**DATA FOR PROCESSING**
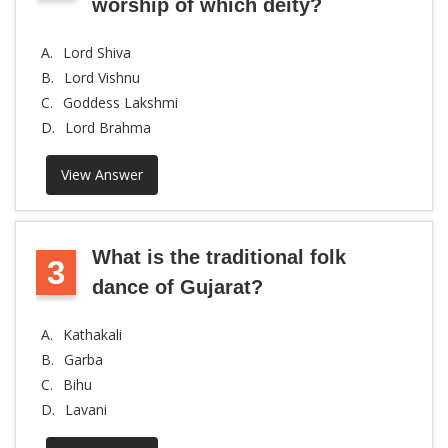
worship of which deity?
A.
Lord Shiva
B.
Lord Vishnu
C.
Goddess Lakshmi
D.
Lord Brahma
View Answer
What is the traditional folk
3
dance of Gujarat?
A.
Kathakali
B.
Garba
C.
Bihu
D.
Lavani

**TASK DESCRIPTION**
With the line that contains "Lord Brahma" as your start, reproduce the data above exactly through its last line, and nothing before that start.

**WRITTEN RESPONSE**
Lord Brahma
View Answer
What is the traditional folk
3
dance of Gujarat?
A.
Kathakali
B.
Garba
C.
Bihu
D.
Lavani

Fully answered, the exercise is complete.